L’ordre des risques s’était donc du coup tout simplement renversé : les détenteurs du capital n’en courraient plus aucun (car si la performance exigée n’était pas au rendez-vous, ils partaient tout simplement l’année suivante la rechercher et l’obtenir ailleurs) alors que, si les salariés continuaient de gagner aussi peu, la nouveauté est qu’ils faisaient dans le même temps l’amère expérience de l’insécurité, de la précarité et du chômage.

Paupérisation relative, selon Ernest Mandel, éminence trotskiste. Qu’entend-on par relative ? Cité par Pierre Ronsanvallon, le directeur de l’École d’économie de Paris (François Bouguignon) estime que l’écart des niveaux de vie moyens entre la Chine et l’Europe se réduit drastiquement et atteindra un rapport de 1 à 2 seulement dans un demi-siècle.

Pourtant, dissimulées aux regards par cette moyenne, les disparités ne cessent de croître en son sein non moins considérablement : la prospérité des uns se nourrit de la décrépitude des autres, en une sorte d’ascenseur social à rebours qui favorise ceux qui le sont déjà. A titre d’illustration de cette tendance, et pour rester sur notre pré carré (ou plutôt hexagonal), le nombre de Français qui ont franchi le seuil de pauvreté (dans le mauvais sens) s’est accru de 400.000 en un an, entre 2008 et 2009, selon les statistiques les plus récemment publiées par l’INSEE.

Mais cela n’occulte en rien une autre vérité tout aussi capitale qu’indiscutable : la seule tentative revendiquée pour pallier ce constat (avec des intentions originellement généreuses) s’est soldée par une monstrueuse caricature dont l’échec retentissant et sanglant marquera à jamais nos esprits.

Soixante-dix ans durant, elle s’est elle-même traduite par une paupérisation des faibles, concomitante, là aussi par un effet de vases communicants sans doute, avec une confiscation des biens au seul profit des puissants. Il suffit pour s’en convaincre de remarquer que l’effondrement du système dit communiste a fait émerger sur ses cendres une nouvelle classe possédante, donc dirigeante, dont les rangs fourmillent d’anciens « dignitaires » du régime déchu.

Et il suffirait de parcourir les cimetières pour mesurer que le prix à payer pour atteindre la limite extrême de cette misère était d’y laisser la vie ; hélas, ne comptons pas sur la visite de telles nécropoles pour entretenir notre mémoire : d’aucuns ont estimé que de simples fosses communes les remplaceraient avantageusement.

Alors, si les exemples au quotidien de cette paupérisation sont de jour en jour plus évidents, je n’en tire aucune conclusion quant aux remèdes qu’il conviendrait d’y apporter et je ne me hasarde même à aucun pronostic sur les probabilités de tel ou tel scénario.

Je suis en revanche convaincu que, parce que nous avons le nez collé contre la vitre, nous n’avons qu’une vision très approximative d’une réalité qui nous effraie car nous sentons bien qu’elle nous guette et que nous pourrions bien, un jour ou l’autre, venir rejoindre les rangs des 400.000 d’une prochaine génération.
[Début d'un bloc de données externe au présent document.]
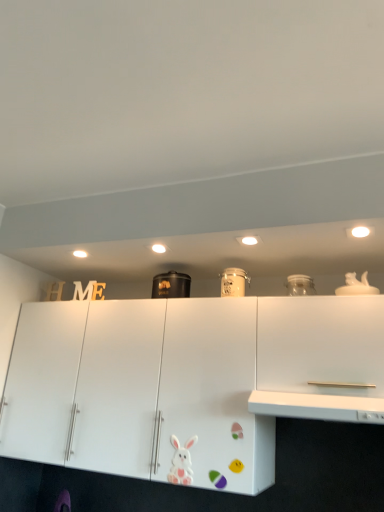 Question: In terms of size, does matte white jar at center, placed as the first appliance when sorted from right to left, appear bigger or smaller than black matte container at center, acting as the 2th appliance starting from the front?

Choices:
 (A) big
 (B) small

Answer: (B)

Question: Is matte white jar at center, placed as the first appliance when sorted from right to left, in front of or behind black matte container at center, acting as the 2th appliance starting from the front, in the image?

Choices:
 (A) front
 (B) behind

Answer: (A)

Question: Which is nearer to the white matte cabinet at right?

Choices:
 (A) black matte container at center, marked as the first appliance in a back-to-front arrangement
 (B) white matte rabbit at lower center
 (C) matte white jar at center, placed as the first appliance when sorted from front to back
 (D) white glossy counter top at center

Answer: (D)

Question: Which object is the closest to the matte white jar at center, placed as the first appliance when sorted from front to back?

Choices:
 (A) black matte container at center, acting as the 2th appliance starting from the front
 (B) white matte cabinet at right
 (C) white matte rabbit at lower center
 (D) white glossy counter top at center

Answer: (A)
Convaincu aussi de l’urgente nécessité d’une prise de conscience, même si elle n’est bien entendu pas suffisante.

Peut-être le diagnostic est-il biaisé et la situation différente de celle décrite ici ; peut-être est-il correct mais curable par des remèdes tellement évidents que personne ne les voit. Le débat est ouvert…

PS : à ceux des lecteurs qui, pour n’avoir lu cet article qu’à moitié, seraient tentés de me traiter de dangereux marxiste attardé ou au contraire d’indécrottable petit bourgeois, je rappellerai par prétérition cette maxime que nous devons à Pierre Desproges : « Qu’on soit de droite, qu’on soit de gauche, on est hémiplégique disait Raymond Aron… qui était de droite ».

2 réflexions sur « Le règne de la paupérisation »

  1. Observer le capitalisme d’Etat ne nous a pas suffi. En 70 ans la boucle était bouclée. C’est donc gaiement que nous l’imitons avec la capitalisme financier privé. Aucune différence. Après le mur de Berlin le Wall de Wall street.